# Task goal
The answer must consist of each line of the records below that contains the string "Loading".

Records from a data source
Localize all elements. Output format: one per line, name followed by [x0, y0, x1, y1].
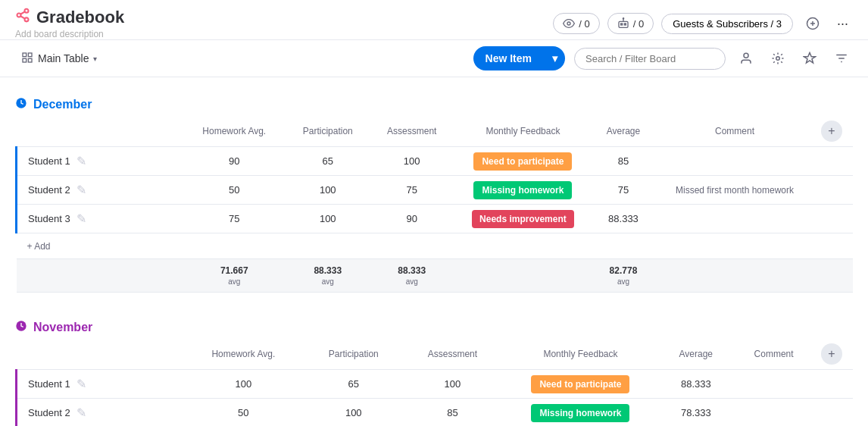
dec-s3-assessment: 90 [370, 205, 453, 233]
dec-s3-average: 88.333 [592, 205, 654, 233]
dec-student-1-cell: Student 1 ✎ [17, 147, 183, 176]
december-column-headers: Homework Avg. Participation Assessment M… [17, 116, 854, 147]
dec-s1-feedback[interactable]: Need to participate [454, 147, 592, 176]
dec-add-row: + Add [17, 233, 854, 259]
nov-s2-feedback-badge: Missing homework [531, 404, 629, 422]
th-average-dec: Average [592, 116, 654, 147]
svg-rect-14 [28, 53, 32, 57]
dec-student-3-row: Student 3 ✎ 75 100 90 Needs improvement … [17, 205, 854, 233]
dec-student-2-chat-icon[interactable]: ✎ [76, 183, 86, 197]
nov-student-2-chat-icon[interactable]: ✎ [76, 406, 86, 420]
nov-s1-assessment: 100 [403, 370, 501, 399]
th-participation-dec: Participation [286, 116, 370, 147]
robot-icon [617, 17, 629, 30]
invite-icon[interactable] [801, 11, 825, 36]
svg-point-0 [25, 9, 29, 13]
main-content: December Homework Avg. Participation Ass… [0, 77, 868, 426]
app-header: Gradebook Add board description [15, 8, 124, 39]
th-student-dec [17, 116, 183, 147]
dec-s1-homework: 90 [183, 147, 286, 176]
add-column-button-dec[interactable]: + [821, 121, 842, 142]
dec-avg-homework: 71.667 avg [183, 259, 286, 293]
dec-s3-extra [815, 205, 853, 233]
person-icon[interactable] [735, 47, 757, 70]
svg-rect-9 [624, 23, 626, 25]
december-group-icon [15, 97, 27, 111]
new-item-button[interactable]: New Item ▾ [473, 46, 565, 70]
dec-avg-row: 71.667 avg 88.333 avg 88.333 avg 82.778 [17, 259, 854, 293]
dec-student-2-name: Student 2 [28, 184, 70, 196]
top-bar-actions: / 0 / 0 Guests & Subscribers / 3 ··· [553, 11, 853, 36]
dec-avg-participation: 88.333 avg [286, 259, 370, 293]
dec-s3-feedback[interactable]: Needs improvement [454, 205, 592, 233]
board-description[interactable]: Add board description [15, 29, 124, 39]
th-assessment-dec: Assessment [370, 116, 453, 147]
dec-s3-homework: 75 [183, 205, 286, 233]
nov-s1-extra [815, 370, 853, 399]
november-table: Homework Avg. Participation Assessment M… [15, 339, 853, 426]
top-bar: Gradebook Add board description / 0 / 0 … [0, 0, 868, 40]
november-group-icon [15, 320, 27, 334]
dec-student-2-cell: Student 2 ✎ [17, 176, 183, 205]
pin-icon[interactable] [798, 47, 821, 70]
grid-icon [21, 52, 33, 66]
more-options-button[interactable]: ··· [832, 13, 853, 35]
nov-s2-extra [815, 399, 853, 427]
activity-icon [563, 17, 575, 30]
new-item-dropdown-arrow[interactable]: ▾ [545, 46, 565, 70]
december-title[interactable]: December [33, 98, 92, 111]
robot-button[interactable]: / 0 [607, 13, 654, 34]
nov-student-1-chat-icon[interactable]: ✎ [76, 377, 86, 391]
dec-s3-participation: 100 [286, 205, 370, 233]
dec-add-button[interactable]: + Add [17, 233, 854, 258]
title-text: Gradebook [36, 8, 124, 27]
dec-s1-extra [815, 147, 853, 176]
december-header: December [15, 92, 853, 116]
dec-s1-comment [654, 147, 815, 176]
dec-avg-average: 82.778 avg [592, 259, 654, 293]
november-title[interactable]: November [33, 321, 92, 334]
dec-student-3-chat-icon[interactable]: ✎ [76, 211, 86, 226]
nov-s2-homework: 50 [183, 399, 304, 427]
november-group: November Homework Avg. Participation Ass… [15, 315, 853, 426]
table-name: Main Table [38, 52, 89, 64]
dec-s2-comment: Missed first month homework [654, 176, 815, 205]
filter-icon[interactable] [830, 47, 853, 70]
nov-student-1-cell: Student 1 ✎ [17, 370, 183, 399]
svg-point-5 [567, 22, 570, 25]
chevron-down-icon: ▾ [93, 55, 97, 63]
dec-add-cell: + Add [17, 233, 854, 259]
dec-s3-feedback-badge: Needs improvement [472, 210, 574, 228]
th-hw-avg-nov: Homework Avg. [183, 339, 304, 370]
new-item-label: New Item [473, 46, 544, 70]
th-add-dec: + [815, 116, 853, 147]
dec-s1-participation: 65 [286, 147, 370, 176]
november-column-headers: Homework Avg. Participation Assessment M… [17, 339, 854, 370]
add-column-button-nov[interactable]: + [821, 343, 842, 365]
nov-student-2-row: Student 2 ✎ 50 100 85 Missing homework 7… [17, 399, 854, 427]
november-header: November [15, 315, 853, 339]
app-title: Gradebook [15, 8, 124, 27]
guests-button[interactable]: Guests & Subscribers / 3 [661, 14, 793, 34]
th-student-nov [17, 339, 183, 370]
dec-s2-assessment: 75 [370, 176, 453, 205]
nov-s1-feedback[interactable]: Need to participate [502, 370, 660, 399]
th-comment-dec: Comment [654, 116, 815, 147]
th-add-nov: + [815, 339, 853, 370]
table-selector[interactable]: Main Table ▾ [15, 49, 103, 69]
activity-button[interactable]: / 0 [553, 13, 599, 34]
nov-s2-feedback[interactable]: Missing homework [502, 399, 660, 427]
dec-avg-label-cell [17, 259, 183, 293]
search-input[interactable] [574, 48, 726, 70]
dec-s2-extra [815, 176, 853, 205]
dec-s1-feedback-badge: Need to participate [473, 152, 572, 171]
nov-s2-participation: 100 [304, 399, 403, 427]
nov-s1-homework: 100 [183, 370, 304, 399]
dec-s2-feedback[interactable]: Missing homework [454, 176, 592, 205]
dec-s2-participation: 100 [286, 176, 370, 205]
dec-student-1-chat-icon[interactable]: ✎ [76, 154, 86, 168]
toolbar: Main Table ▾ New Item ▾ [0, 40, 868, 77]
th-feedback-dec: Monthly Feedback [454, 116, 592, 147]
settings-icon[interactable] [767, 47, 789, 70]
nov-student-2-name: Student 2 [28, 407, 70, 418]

* * *

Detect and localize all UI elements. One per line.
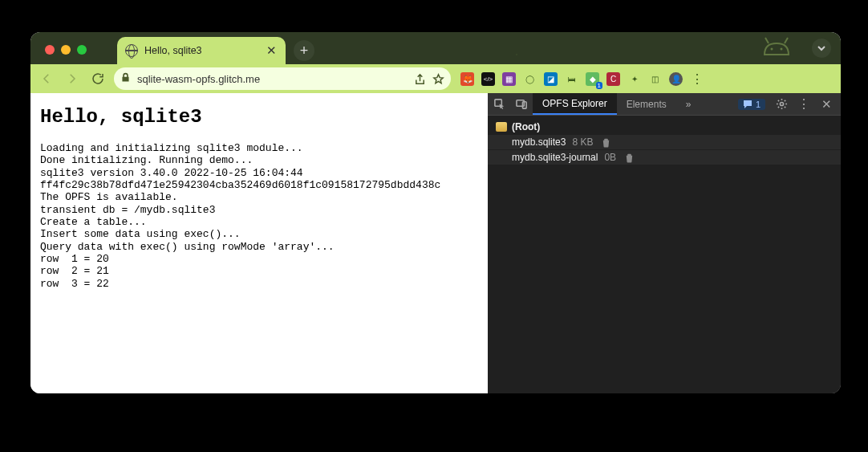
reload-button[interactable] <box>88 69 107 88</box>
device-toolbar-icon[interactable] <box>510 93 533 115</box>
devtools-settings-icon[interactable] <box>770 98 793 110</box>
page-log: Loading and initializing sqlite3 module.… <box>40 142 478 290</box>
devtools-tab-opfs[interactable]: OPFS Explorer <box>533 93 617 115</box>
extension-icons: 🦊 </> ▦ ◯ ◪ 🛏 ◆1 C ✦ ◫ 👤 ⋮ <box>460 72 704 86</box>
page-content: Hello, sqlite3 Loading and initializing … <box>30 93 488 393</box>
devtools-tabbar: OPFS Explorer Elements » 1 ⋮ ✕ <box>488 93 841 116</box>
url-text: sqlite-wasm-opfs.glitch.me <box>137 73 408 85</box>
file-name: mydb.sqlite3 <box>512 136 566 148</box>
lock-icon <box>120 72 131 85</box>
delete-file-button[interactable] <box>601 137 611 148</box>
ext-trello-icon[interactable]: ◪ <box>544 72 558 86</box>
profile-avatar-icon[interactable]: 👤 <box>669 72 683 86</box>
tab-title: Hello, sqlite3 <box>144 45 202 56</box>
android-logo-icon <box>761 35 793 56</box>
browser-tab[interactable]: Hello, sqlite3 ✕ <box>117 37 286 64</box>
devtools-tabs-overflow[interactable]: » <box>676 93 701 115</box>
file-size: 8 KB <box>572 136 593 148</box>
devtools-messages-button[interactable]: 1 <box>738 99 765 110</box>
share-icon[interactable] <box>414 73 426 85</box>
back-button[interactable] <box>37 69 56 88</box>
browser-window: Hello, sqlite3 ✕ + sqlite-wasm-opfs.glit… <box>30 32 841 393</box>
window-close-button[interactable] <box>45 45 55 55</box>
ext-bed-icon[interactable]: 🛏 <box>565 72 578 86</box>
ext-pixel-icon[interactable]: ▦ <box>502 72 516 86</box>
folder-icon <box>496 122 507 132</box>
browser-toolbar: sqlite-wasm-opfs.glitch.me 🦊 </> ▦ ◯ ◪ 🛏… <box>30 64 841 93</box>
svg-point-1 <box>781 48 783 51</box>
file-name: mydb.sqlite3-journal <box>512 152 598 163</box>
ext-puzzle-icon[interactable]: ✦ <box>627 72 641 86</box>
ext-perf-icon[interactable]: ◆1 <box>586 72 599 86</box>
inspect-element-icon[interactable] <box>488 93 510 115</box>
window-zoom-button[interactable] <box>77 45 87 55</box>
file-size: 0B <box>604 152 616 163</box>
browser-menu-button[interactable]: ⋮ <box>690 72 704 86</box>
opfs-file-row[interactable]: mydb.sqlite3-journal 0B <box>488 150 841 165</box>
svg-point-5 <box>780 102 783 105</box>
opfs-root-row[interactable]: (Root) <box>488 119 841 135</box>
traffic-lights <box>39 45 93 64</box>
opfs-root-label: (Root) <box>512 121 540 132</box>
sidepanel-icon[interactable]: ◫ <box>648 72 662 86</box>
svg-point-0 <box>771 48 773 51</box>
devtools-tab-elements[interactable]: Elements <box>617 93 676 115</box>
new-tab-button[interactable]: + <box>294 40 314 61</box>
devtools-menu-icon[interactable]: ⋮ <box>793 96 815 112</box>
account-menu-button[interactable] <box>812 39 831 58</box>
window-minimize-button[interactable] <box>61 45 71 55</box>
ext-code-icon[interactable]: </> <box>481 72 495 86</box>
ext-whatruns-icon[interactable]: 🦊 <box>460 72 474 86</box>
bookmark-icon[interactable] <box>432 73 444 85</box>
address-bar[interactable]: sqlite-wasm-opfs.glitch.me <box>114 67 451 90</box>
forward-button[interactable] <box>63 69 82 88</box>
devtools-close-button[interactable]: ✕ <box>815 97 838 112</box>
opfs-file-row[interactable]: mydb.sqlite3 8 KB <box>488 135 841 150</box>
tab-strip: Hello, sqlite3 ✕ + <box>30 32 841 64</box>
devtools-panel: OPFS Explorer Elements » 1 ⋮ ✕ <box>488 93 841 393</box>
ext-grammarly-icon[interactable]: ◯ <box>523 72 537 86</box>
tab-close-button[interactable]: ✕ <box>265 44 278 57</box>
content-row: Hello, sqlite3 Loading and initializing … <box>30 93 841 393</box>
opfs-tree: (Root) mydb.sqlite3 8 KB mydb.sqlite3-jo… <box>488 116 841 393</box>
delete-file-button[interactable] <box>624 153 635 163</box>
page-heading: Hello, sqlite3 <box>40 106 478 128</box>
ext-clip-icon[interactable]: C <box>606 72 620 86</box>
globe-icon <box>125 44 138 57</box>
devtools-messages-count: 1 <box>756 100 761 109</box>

# Result for this task
page-log: Loading and initializing sqlite3 module.… <box>40 142 478 290</box>
page-content: Hello, sqlite3 Loading and initializing … <box>30 93 488 393</box>
content-row: Hello, sqlite3 Loading and initializing … <box>30 93 841 393</box>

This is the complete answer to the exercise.